Are there some Trump supporters who are attracted to Trump’s blatant racism and misogyny, the constant lying, incessant bullying and name calling, and all the rest of his hateful message? Of course. But I don’t think it’s anything close to a majority of his voters. He has learned the fine art of framing. Helped by a vitriolic, slanderous 20+ year campaign against his Democratic opponent in right-wing media, he has framed his opponents as crooked and incompetent liars, who are bringing this country down, and he portrays himself as the Messianic savior who can turn the whole thing around, even without clear policy positions—and he’s managed to get enough people to believe this to win the nomination.

Trump is a master of crowd psychology. He speaks to the amygdala, the “reptilian” part of the brain that doesn’t care about facts—and he knows how to work an audience. I’m guessing that he’s probably read many works on manipulating the psyche, including Neurolinguistic Programming. I’m guessing that he has carefully studied the methods the Nazis used to get elected in 1933. This makes his refusal to be bound by facts more understandable. Catch him in a lie and he denies he ever said it, or denies it means what it appears to—because to admit and apologize would pry loose his grip on the minds of his followers. If we mirror his nastiness, we fertilize the field where his metaphorical bacteria can grow. But when we take the high road, we defuse his manipulations with a powerful natural antibiotic: the truth of our common humanity.

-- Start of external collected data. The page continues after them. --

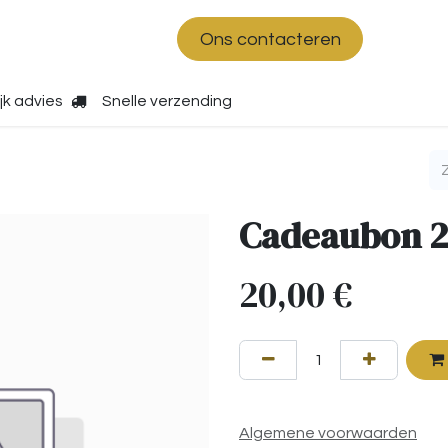
shop
Over ons
Ons contacteren
jk advies
Snelle verzending
Cadeaubon 2
20,00
€
Algemene voorwaarden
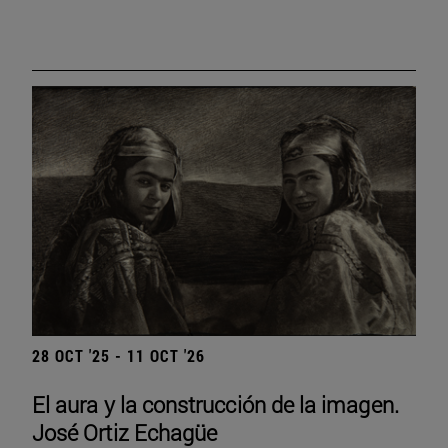
28 OCT '25 - 11 OCT '26
El aura y la construcción de la imagen.
José Ortiz Echagüe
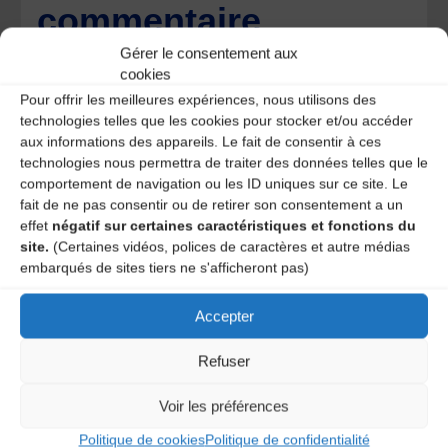
commentaire
Gérer le consentement aux
Votre adresse e-mail ne sera pas publiée.
Les champs
cookies
obligatoires sont indiqués avec
*
Pour offrir les meilleures expériences, nous utilisons des
technologies telles que les cookies pour stocker et/ou accéder
aux informations des appareils. Le fait de consentir à ces
technologies nous permettra de traiter des données telles que le
comportement de navigation ou les ID uniques sur ce site. Le
fait de ne pas consentir ou de retirer son consentement a un
effet
négatif sur certaines caractéristiques et fonctions du
site.
(Certaines vidéos, polices de caractères et autre médias
embarqués de sites tiers ne s'afficheront pas)
Accepter
Refuser
Voir les préférences
Save my name, email, and site URL in my browser for next
time I post a comment.
Politique de cookies
Politique de confidentialité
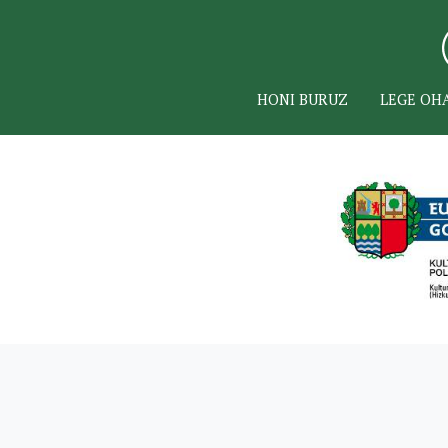
HONI BURUZ
LEGE OH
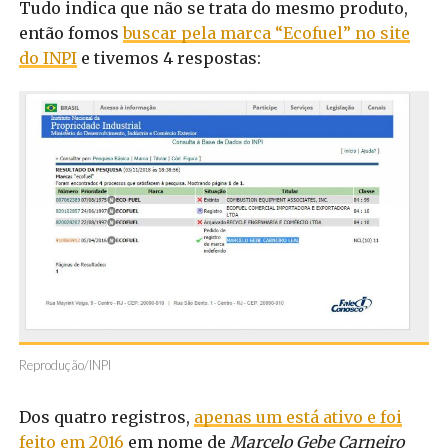
Tudo indica que não se trata do mesmo produto,
então fomos
buscar pela marca “Ecofuel” no site
do INPI
e tivemos 4 respostas:
Reprodução/INPI
Dos quatro registros,
apenas um está ativo e foi
feito em 2016
em nome de
Marcelo Gebe Carneiro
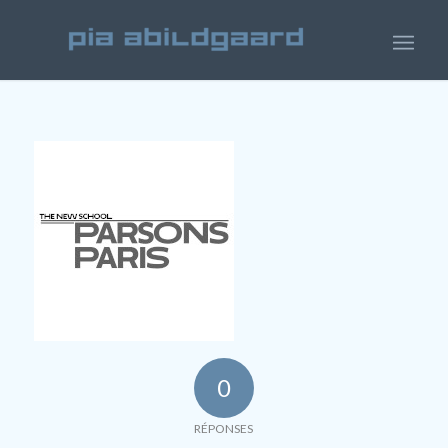
0
RÉPONSES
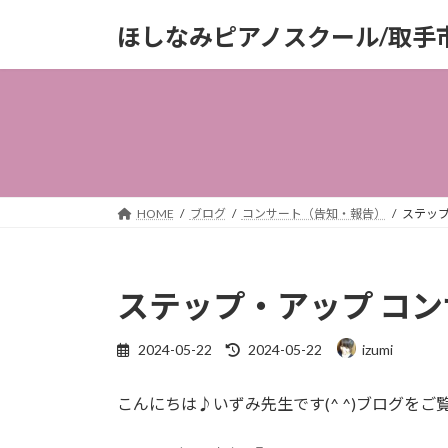
コ
ナ
ほしなみピアノスクール/取手
ン
ビ
テ
ゲ
ン
ー
ツ
シ
へ
ョ
ス
ン
キ
に
ッ
移
HOME
ブログ
コンサート（告知・報告）
ステップ
プ
動
ステップ・アップ コ
最
2024-05-22
2024-05-22
izumi
終
更
こんにちは♪いずみ先生です(^ ^)ブログを
新
日
時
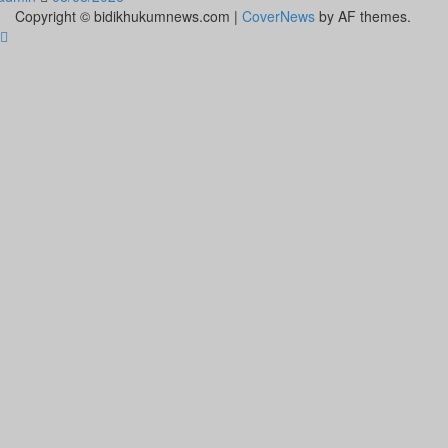
Copyright © bidikhukumnews.com
|
CoverNews
by AF themes.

Let’s not stoop to Trump’s level. Let’s honor Michelle Obama’s call to take the high road. Rather than call our opponents nasty names, we must win them over to the promise of a better world than Trump can offer: a world that helps them achieve our common universal desires—without stomping on the backs of others.

“When they go low, we go high.” Let’s go really high tomorrow, and show that as a country, we are better than that.